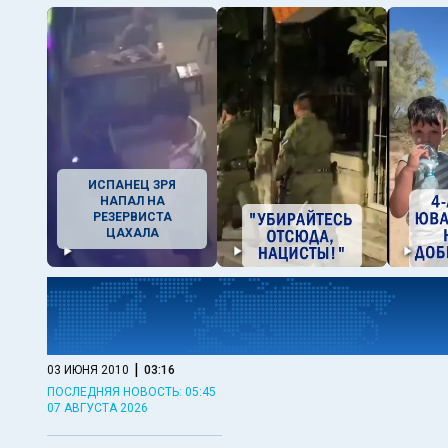
ИСПАНЕЦ ЗРЯ
НАПАЛ НА
РЕЗЕРВИСТА
ЦАХАЛА
|
03 ИЮНЯ 2010
03:16
ПОСЛЕДНЯЯ НОВОСТЬ: 05:45
07 АВГУСТА 2026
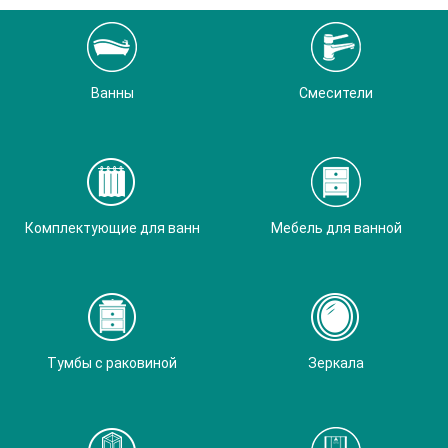
Ванны
Смесители
Комплектующие для ванн
Мебель для ванной
Тумбы с раковиной
Зеркала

= = = = =

Exercise
Reproduce the whole listing above character for character; pictures do not belong in it.

Finished task
ИСПАНЕЦ ЗРЯ
НАПАЛ НА
РЕЗЕРВИСТА
ЦАХАЛА
|
03 ИЮНЯ 2010
03:16
ПОСЛЕДНЯЯ НОВОСТЬ: 05:45
07 АВГУСТА 2026
Ванны
Смесители
Комплектующие для ванн
Мебель для ванной
Тумбы с раковиной
Зеркала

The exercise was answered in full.